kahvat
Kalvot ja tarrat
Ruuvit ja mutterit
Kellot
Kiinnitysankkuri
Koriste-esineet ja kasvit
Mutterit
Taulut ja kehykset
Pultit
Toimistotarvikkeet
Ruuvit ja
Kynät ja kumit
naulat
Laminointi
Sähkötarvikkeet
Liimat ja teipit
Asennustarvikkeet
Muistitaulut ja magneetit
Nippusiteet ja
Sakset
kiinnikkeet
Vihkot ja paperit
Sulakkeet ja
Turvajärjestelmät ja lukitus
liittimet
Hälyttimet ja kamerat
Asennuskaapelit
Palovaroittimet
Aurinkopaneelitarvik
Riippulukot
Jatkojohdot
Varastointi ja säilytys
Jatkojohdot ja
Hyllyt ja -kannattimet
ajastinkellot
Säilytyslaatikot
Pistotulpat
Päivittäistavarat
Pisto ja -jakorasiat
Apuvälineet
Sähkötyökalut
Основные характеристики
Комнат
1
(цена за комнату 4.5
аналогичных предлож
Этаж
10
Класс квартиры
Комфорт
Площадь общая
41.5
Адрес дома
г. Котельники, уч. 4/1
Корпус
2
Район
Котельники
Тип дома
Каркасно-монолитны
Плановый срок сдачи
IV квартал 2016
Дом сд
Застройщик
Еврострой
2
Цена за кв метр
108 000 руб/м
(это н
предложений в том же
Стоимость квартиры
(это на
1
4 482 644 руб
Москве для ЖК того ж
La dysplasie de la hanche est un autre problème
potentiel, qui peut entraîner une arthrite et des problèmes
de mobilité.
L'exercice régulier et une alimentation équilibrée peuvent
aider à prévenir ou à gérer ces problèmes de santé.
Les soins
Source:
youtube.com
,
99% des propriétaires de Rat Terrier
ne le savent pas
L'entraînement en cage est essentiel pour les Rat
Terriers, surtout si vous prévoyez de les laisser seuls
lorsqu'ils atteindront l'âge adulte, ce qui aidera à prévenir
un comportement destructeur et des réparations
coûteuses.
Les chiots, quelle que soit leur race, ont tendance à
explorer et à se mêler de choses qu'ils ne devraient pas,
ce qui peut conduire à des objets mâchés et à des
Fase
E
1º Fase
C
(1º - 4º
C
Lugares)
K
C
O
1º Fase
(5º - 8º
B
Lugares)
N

= THE TASK =
Restate the records above in full, keeping each line exactly as it stands.

= YOUR SOLUTION =
kahvat
Kalvot ja tarrat
Ruuvit ja mutterit
Kellot
Kiinnitysankkuri
Koriste-esineet ja kasvit
Mutterit
Taulut ja kehykset
Pultit
Toimistotarvikkeet
Ruuvit ja
Kynät ja kumit
naulat
Laminointi
Sähkötarvikkeet
Liimat ja teipit
Asennustarvikkeet
Muistitaulut ja magneetit
Nippusiteet ja
Sakset
kiinnikkeet
Vihkot ja paperit
Sulakkeet ja
Turvajärjestelmät ja lukitus
liittimet
Hälyttimet ja kamerat
Asennuskaapelit
Palovaroittimet
Aurinkopaneelitarvik
Riippulukot
Jatkojohdot
Varastointi ja säilytys
Jatkojohdot ja
Hyllyt ja -kannattimet
ajastinkellot
Säilytyslaatikot
Pistotulpat
Päivittäistavarat
Pisto ja -jakorasiat
Apuvälineet
Sähkötyökalut
Основные характеристики
Комнат
1
(цена за комнату 4.5
аналогичных предлож
Этаж
10
Класс квартиры
Комфорт
Площадь общая
41.5
Адрес дома
г. Котельники, уч. 4/1
Корпус
2
Район
Котельники
Тип дома
Каркасно-монолитны
Плановый срок сдачи
IV квартал 2016
Дом сд
Застройщик
Еврострой
2
Цена за кв метр
108 000 руб/м
(это н
предложений в том же
Стоимость квартиры
(это на
1
4 482 644 руб
Москве для ЖК того ж
La dysplasie de la hanche est un autre problème
potentiel, qui peut entraîner une arthrite et des problèmes
de mobilité.
L'exercice régulier et une alimentation équilibrée peuvent
aider à prévenir ou à gérer ces problèmes de santé.
Les soins
Source:
youtube.com
,
99% des propriétaires de Rat Terrier
ne le savent pas
L'entraînement en cage est essentiel pour les Rat
Terriers, surtout si vous prévoyez de les laisser seuls
lorsqu'ils atteindront l'âge adulte, ce qui aidera à prévenir
un comportement destructeur et des réparations
coûteuses.
Les chiots, quelle que soit leur race, ont tendance à
explorer et à se mêler de choses qu'ils ne devraient pas,
ce qui peut conduire à des objets mâchés et à des
Fase
E
1º Fase
C
(1º - 4º
C
Lugares)
K
C
O
1º Fase
(5º - 8º
B
Lugares)
N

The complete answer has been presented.